From a note found outside the recently-abandoned Marumari compound:
“The snowfall had finally let up and the once white field was green again, steam rising above the month’s harvest. Prince Geode examined the brains to make sure they would be adequate for the supercomputer’s needs. In the distance, cows grazed lazily, oblivious to the plutonian mastership hovering above them on Skunnymunk Mountain. With the winter solstice came the need for a double supply of cow brains to keep the Wolfernian species going. The year was 1951 and in the cellar of an upstate New York home, little Josh Presseisen had made the first earthling contact with outerspace on his new Remco Gonset g66b ham radio…
Josh Presseisen was the keeper of the Wolfernian secret and would always be even until that fateful day, a day that would never go down in history, April 18, 1976. When the war of the worlds, Earth wolf against alien wolf, resulted in the demise of this superior wolf race from outerspace. It was on that day that their music was passed to Josh. Through careful decoding and mastering of the Wolfernian aria, it is Marumari’s pleasure to bring to you their Wolfernian symphony.”

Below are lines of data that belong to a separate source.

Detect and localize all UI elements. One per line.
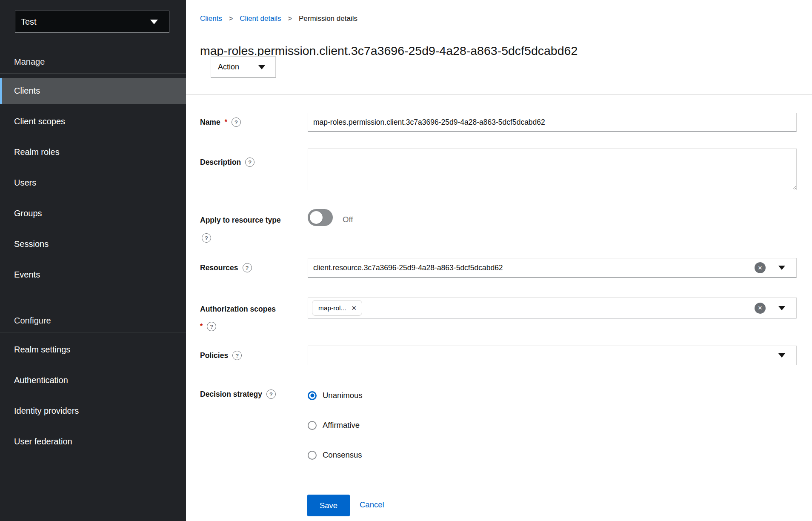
help-icon[interactable]: ? [266,389,276,399]
apply-to-resource-type-label: Apply to resource type [200,214,281,226]
radio-label: Consensus [323,450,362,460]
sidebar-item-label: Client scopes [14,117,65,126]
nav-section-title-configure: Configure [14,315,51,326]
sidebar-item-label: Identity providers [14,406,79,416]
sidebar-item-clients[interactable]: Clients [0,78,186,104]
decision-strategy-label: Decision strategy ? [200,388,276,401]
radio-consensus[interactable]: Consensus [308,449,362,461]
description-label: Description ? [200,156,254,169]
breadcrumb-clients-link[interactable]: Clients [200,14,222,23]
sidebar-item-label: Sessions [14,239,49,249]
sidebar-item-client-scopes[interactable]: Client scopes [0,109,186,135]
chip-label: map-rol... [318,304,346,312]
breadcrumb-client-details-link[interactable]: Client details [240,14,281,23]
authorization-scopes-label-text: Authorization scopes [200,305,276,314]
caret-down-icon[interactable] [778,353,785,358]
toggle-knob [310,211,323,224]
sidebar-item-users[interactable]: Users [0,170,186,196]
sidebar-item-label: Realm roles [14,147,60,157]
required-indicator: * [225,118,227,126]
sidebar-item-user-federation[interactable]: User federation [0,429,186,455]
sidebar-item-label: User federation [14,437,72,447]
nav-list-manage: Clients Client scopes Realm roles Users … [0,78,186,292]
realm-selector-dropdown[interactable]: Test [15,11,169,33]
authorization-scopes-label: Authorization scopes [200,303,276,315]
chevron-right-icon: > [229,15,233,23]
clear-icon[interactable]: ✕ [755,303,766,314]
decision-strategy-label-text: Decision strategy [200,390,262,399]
resources-select[interactable]: client.resource.3c7a3696-25d9-4a28-a863-… [308,258,797,278]
help-icon[interactable]: ? [232,117,241,127]
sidebar-item-sessions[interactable]: Sessions [0,231,186,257]
resources-value: client.resource.3c7a3696-25d9-4a28-a863-… [308,263,503,272]
sidebar-divider [0,332,186,332]
cancel-button[interactable]: Cancel [360,500,384,510]
help-icon[interactable]: ? [202,233,211,243]
radio-affirmative[interactable]: Affirmative [308,419,360,432]
radio-icon [308,451,317,460]
policies-select[interactable] [308,346,797,365]
policies-label: Policies ? [200,349,242,362]
nav-list-configure: Realm settings Authentication Identity p… [0,337,186,459]
sidebar: Test Manage Clients Client scopes Realm … [0,0,186,521]
description-textarea[interactable] [308,149,797,190]
sidebar-item-label: Realm settings [14,345,70,355]
nav-section-title-manage: Manage [14,56,45,68]
help-icon[interactable]: ? [243,263,252,272]
keycloak-admin-page: Test Manage Clients Client scopes Realm … [0,0,812,521]
action-dropdown-button[interactable]: Action [211,56,276,78]
sidebar-item-label: Clients [14,86,40,96]
close-icon[interactable]: ✕ [351,304,357,312]
apply-to-resource-type-toggle[interactable] [308,209,333,226]
radio-label: Unanimous [323,391,363,400]
main-content: Clients > Client details > Permission de… [186,0,812,521]
help-icon[interactable]: ? [232,351,242,360]
realm-selector-label: Test [21,17,37,27]
resources-label-text: Resources [200,263,238,272]
sidebar-item-label: Authentication [14,375,68,385]
caret-down-icon [258,65,265,69]
name-label: Name * ? [200,116,241,129]
action-dropdown-label: Action [218,63,239,72]
save-button[interactable]: Save [307,495,350,516]
chevron-right-icon: > [288,15,292,23]
required-indicator: * [200,323,203,330]
name-label-text: Name [200,118,220,127]
sidebar-item-label: Events [14,270,40,280]
description-label-text: Description [200,158,241,167]
authorization-scopes-required-row: * ? [200,320,216,333]
breadcrumb-current: Permission details [299,14,357,23]
sidebar-divider [0,73,186,74]
sidebar-item-authentication[interactable]: Authentication [0,367,186,393]
name-input[interactable] [308,113,797,132]
radio-icon [308,421,317,430]
resources-label: Resources ? [200,261,252,274]
sidebar-item-events[interactable]: Events [0,262,186,288]
sidebar-item-label: Users [14,178,36,188]
authorization-scopes-select[interactable]: map-rol... ✕ ✕ [308,298,797,318]
sidebar-item-groups[interactable]: Groups [0,200,186,226]
radio-unanimous[interactable]: Unanimous [308,389,363,402]
toggle-state-label: Off [343,213,353,226]
policies-label-text: Policies [200,351,228,360]
breadcrumb: Clients > Client details > Permission de… [200,14,357,23]
sidebar-item-label: Groups [14,209,42,218]
sidebar-item-realm-settings[interactable]: Realm settings [0,337,186,363]
apply-to-resource-type-label-text: Apply to resource type [200,216,281,225]
authorization-scope-chip: map-rol... ✕ [312,300,362,316]
sidebar-item-identity-providers[interactable]: Identity providers [0,398,186,424]
sidebar-item-realm-roles[interactable]: Realm roles [0,139,186,165]
caret-down-icon[interactable] [778,266,785,270]
radio-icon [308,391,317,400]
clear-icon[interactable]: ✕ [755,262,766,273]
help-icon[interactable]: ? [245,157,254,167]
sidebar-divider [0,44,186,44]
chevron-down-icon [150,20,158,24]
radio-label: Affirmative [323,421,360,430]
section-divider [186,94,812,95]
help-icon[interactable]: ? [207,322,216,331]
caret-down-icon[interactable] [778,306,785,310]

With this, Marumari’s 3rd full length (2nd for Carpark), we find our young space traveler in a state of transition. The first half of the record emerges from the interests on Marumari’s Ballad of the Round Ball, where strange decontextualized tones integrated freshly with space-age melodies and glitchy robust beats. The second half of The Wolves Hollow finds Marumari pursuing different ideas. Here he is less concerned with the song and more concerned with layers (I hate to use the work tracks). Listened as a whole, it is a masterful statement sure to please all those in tune with the future.